The important passages:
The Jeph Loeb/Tim Sale LONG HALLOWEEN/DARK VICTORY opus wasn't tied to mainstream continuity, allowing them the leeway to kill Year One-era characters (like Lieutenant Flass, who survived into the present in the core series' wedding of Jim Gordon and Sarah Essen) and portray a romantic relationship between Selina Kyle and Bruce Wayne that post-Crisis continuity had prohibited. The revised history had declared that Catwoman had never been captured and that Selina had never met Bruce or Alfred (BATMAN #499 and others). That said, the aforementioned Ed Brubaker has included the Bruce-Selina romance as canon, anyway (in places like BATMAN #600, CATWOMAN (current) #10 and CATWOMAN SECRET FILES #1).
That same issue of SECRET FILES also officially banished a Catwoman story (ACTION COMICS WEEKLY #s 611-614) that has long been regarded as non-canon. The episode had killed off Selina's pal, Holly (alive and well in the current series), but the detail that threw everyone into an uproar was a scene in which Catwoman threw two security guards from a skyscraper window to their deaths in order to frame Holly's killer for the murders. Even setting aside Catwoman's aversion to killing, the sequence didn't make a whole lot of sense.

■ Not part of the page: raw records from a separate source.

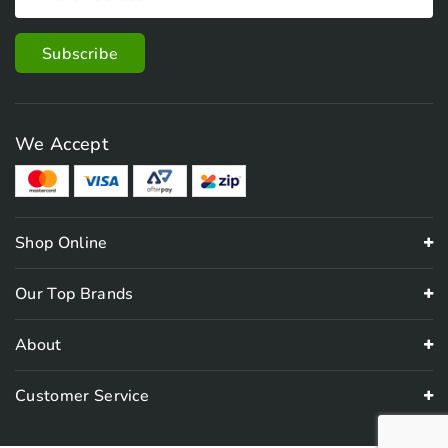
We Accept
Shop Online
Our Top Brands
About
Customer Service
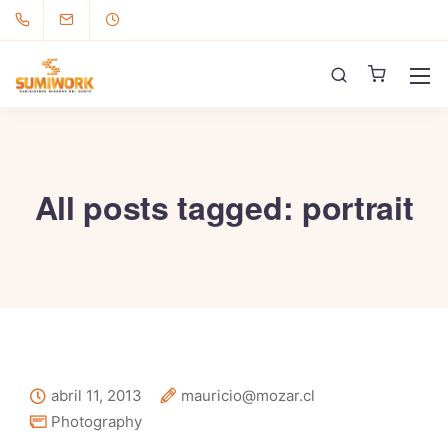
All posts tagged: portrait
abril 11, 2013
mauricio@mozar.cl
Photography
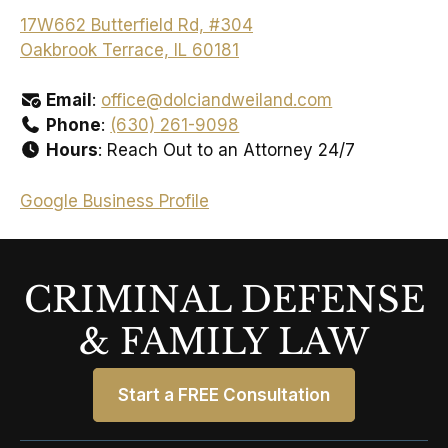
17W662 Butterfield Rd, #304
Oakbrook Terrace, IL 60181
Email
:
office@dolciandweiland.com
Phone
:
(630) 261-9098
Hours
: Reach Out to an Attorney 24/7
Google Business Profile
CRIMINAL DEFENSE
& FAMILY LAW
Start a FREE Consultation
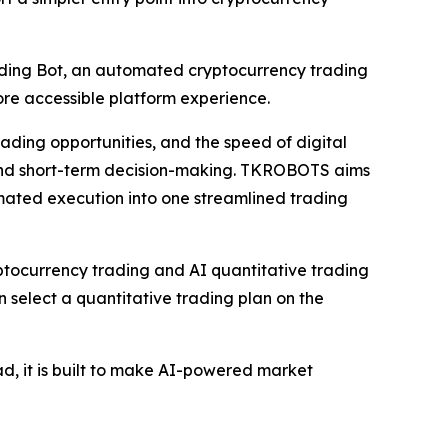
ing Bot, an automated cryptocurrency trading
ore accessible platform experience.
ading opportunities, and the speed of digital
n and short-term decision-making. TKROBOTS aims
omated execution into one streamlined trading
ocurrency trading and AI quantitative trading
 select a quantitative trading plan on the
d, it is built to make AI-powered market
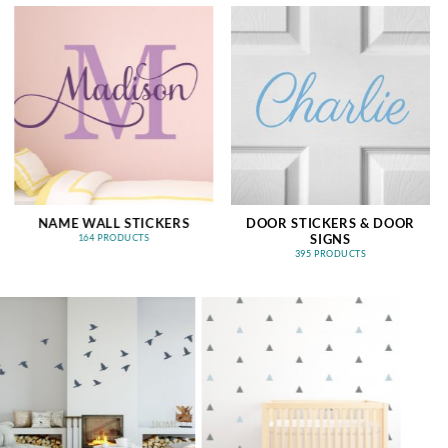
NAME WALL STICKERS
DOOR STICKERS & DOOR
SIGNS
164 PRODUCTS
395 PRODUCTS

Batman: Year One indicated that the pre-Catwoman Selina Kyle had been a prostitute, a development that seemed a bit too adult for a character still being marketed to children. Perhaps in acknowledgment of this, DC has shied away from that characterization since Zero Hour. 1994's CATWOMAN #0, for instance, established that the young Selina had become wealthy as a cat burglar and that the hooker persona had been a subsequent ruse to separate potential customers from their cash the moment they were alone.